この十字架という最も苦しく、絶望的な場面において、誰一人としてイエス様の味方はいません。いつも一緒に行動を共にしていたペトロなどの弟子たちも、誰一人として今はいないのです。なぜなら、弟子たちはイエス様を見捨てて逃げてしまったからです。彼らはイエス様を助けに来ません。ここには完全に孤立した神の御子の姿があります
しかし、私たち信仰者はイエス様が孤独な方ではないことを知っています。なぜなら、私たちは使徒信条によって、父・子・聖霊なる三位一体の神様を信じ、告白しているからです。また、イエス様ご自身が、天の父なる神様と御自分について、「わたしと父とは一つである」(ヨハネによる福音書 10章30節)とおっしゃっていたからです。ですから、どれだけ世の人々にののしられ、弟子たちに裏切られ、見捨てられたとしても、天の父なる神様だけはイエス様と共にいてくださるはずなのです。イエス様が一言願えば、天の父なる神様ご自身が、愛すべき独り子イエス様を敵対者たちの手から救い出し、十字架から降ろしてくださるはずなのです。
ですが、このような私たちの思い、私たち人間の考えとは全く異なる神の救いのご計画がここでは働いているのです。それゆえに、神の御子イエス・キリストは十字架から降りることをしないのです。また、天の父なる神様に向かって、「父よ、私を救い出してください。そして、この敵対者たちを滅ぼしてください」と願うこともしなかったのです。
むしろ、全地が暗闇に覆われるその中で、十字架の上でイエス様が大声で叫ばれたお言葉、それは人の目からすれば、神の御子に全く相応しくないように思える「エリ、エリ、レマ、サバクタニ。」という驚くべき言葉でした。これは詩編22編からの引用です。なぜ、この言葉が驚くべき言葉なのかというと、それは「エリ、エリ、レマ、サバクタニ。」とは、「わが神、わが神、なぜわたしをお見捨てになったのですか」という意味の言葉だからです。神の愛すべき独り子が神に捨てられるという信じがたい、受け入れがたい出来事がこの十字架上で起こっているのです。
このイエス様の叫びを実際にその耳で聞き、その姿を目撃した人々は、「神に頼っているのにも関わらず、神に見捨てられているじゃないか。やはり神の子、ユダヤ人の王ではなかったではないか」とイエス様のことをあざ笑った人もいたことでしょう。また、聖書に記されているように、イエス様のこの叫びを聞いた人々のうちには、イエス様がエリヤを呼んでいると聞き間違えて、イエス様がエリヤに助けを求めていると思った人たちもいました。その中には、「待て、エリヤが彼を救いに来るかどうか、見ていよう」と言って、イエス様の死をあざ笑い、何か見世物を見ているかのような人もいたのです。

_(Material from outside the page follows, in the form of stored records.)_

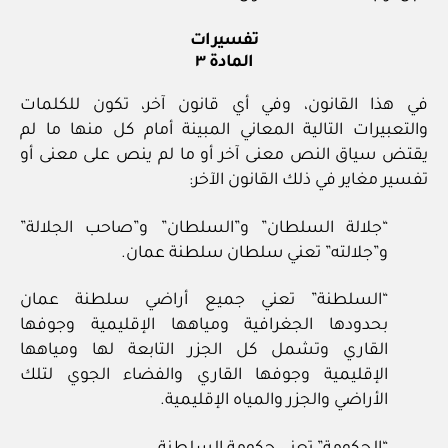
تفسيرات
المادة ٣
في هذا القانون، وفي أي قانون آخر، تكون للكلمات
والتعبيرات التالية المعاني المبينة أمام كل منها ما لم
يقتض سياق النص معنى آخر أو ما لم ينص على معنى أو
تفسير مغاير في ذلك القانون الآخر:
“جلالة السلطان” و”السلطان” و”صاحب الجلالة”
و”جلالته” تعني سلطان سلطنة عمان.
“السلطنة” تعني جميع أراضي سلطنة عمان
بحدودها الجغرافية ومياهها الإقليمية وجوفها
القاري وتشمل كل الجزر التابعة لها ومياهها
الإقليمية وجوفها القاري والفضاء الجوي لتلك
الأراضي والجزر والمياه الإقليمية.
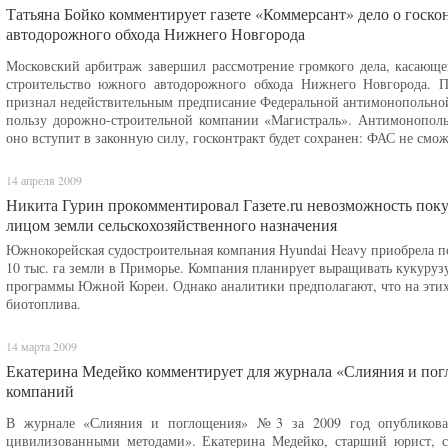
Татьяна Бойко комментирует газете «Коммерсант» дело о госко
автодорожного обхода Нижнего Новгорода
Московский арбитраж завершил рассмотрение громкого дела, касающег
строительство южного автодорожного обхода Нижнего Новгорода. П
признал недействительным предписание Федеральной антимонопольной
пользу дорожно-строительной компании «Магистраль». Антимонополь
оно вступит в законную силу, госконтракт будет сохранен: ФАС не смо
14 апреля 2009
Никита Гурин прокомментировал Газете.ru невозможность по
лицом земли сельскохозяйственного назначения
Южнокорейская судостроительная компания Hyundai Heavy приобрела по
10 тыс. га земли в Приморье. Компания планирует выращивать кукуруз
программы Южной Кореи. Однако аналитики предполагают, что на этих
биотоплива.
14 марта 2009
Екатерина Медейко комментирует для журнала «Слияния и пог
компаний
В журнале «Слияния и поглощения» №3 за 2009 год опубликован
цивилизованными методами». Екатерина Медейко, старший юрист, с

彼らは誰一人知らなかったのです。神の御子がこのように神に見捨てられ、「わが神、わが神、なぜわたしをお見捨てになったのですか」と叫んだその姿が、本当は彼らのためだったことを。また、それは、今、この十字架の上で、苦しみ、大声で叫ばれる主イエスの姿を見つめている私たちのためでありました。本来、神に見捨てられ、十字架につけられて裁かれ、叫ぶべきだったのは、私たちすべての者であったことを誰も知らなかったのです。しかし、たとえ前もって知らされていたとしても、誰も理解することなどできなかったことでしょう。神に背く罪人である神の敵を、神の御子がその死をもって贖い、救い出すなど、誰が理解することができるでしょうか。ですが、それこそが天の父なる神様の救いのご計画でした。私たちが受け入れようが受け入れまいが、この救いのご計画を成し遂げるために、主イエスはこの父の御心に従順に従い歩んでくださるのです。
神に背いて生きる私たち罪人を救うという、神の驚くべき救いのご計画を成し遂げるために従順に歩まれた主イエスの十字架上の苦しみは、十字架の刑罰が正しく実行されるか見張っている人々の前で、終わりを迎えます。イエス様は再び大声で叫ばれ、ついに息を引き取られたからです。
イエス様が息を引き取られ、ここで全てが終わりかと思われたその時、驚くべき事が立て続けに起きました。「神殿の垂れ幕が上から下まで真っ二つに裂け、地震が起こり、岩が裂け、墓が開いて、眠りについていた多くの聖なる者たちの体が生き返った。」と記されているとおりです。これらはすべて、天の父なる神様による御業です。イエス様が十字架にかけられている時、イエス様を罵り、奇跡を見せるように要求していた人々の言葉に対して沈黙を貫かれていた神様は、イエス様が救いのご計画のために、死に至るまでの従順を成し遂げられた今、その沈黙を破るのです。
神殿の垂れ幕が上から下まで裂けた出来事は、イエス様が私たち罪人にかわって十字架で死んでくださったことで、罪人である私たちと聖なる神様との間の隔てが取り去られたこと、聖なる神へと至る道が、この私たち罪人に開かれたことを示しています。それはまさに、コロサイの信徒への手紙への手紙1章19-22節に記されているとおり、神は御子の十字架の血によって平和を打ち立て、私たち罪人と和解してくださり、そして、私たちを御自身の前に、聖なる者、きずのない者、とがめるところのない者としてくださったのです。
これらの目撃者として、百人隊長、また、百人隊長と一緒にイエス様の見張りをしていた人たちがいたことをマタイによる福音書は私たちに伝えています。彼らは異邦人でした。しかし、彼らは地震やいろいろの出来事を見て、非常に恐れ、そして「本当に、この人は神の子だった」という信仰告白へと導かれたのです。十字架の主イエスの死によって、神から遠く離れていた、罪人と見なされていた異邦人の口から、このような信仰告白が導かれている驚くべき神の救いの出来事を私たちは目撃しているのです。そして、今日この出来事を目撃している私たち自身も、異邦人でありながら、十字架の主イエスの姿を見上げつつ、このまことのユダヤ人の王に対して、「本当に、この人は神の子です」、と告白することが今、ゆるされているのです。主が苦しみの叫びをあげながらも、十字架の死に至るまで、私たちの罪を赦し、罪から贖い、救い出す、天の父なる神様の救いのご計画に従順に歩んでくださったからこそ、この信仰告白が私たちに与えられ、私たち罪人が主に結ばれて、十字架の主であり、復活の主であるこの神の御子、イエス・キリストに結ばれて、歩む事がゆるされていることを覚え感謝しつつ、この受難週の一日一日を歩んで参りたいと願います。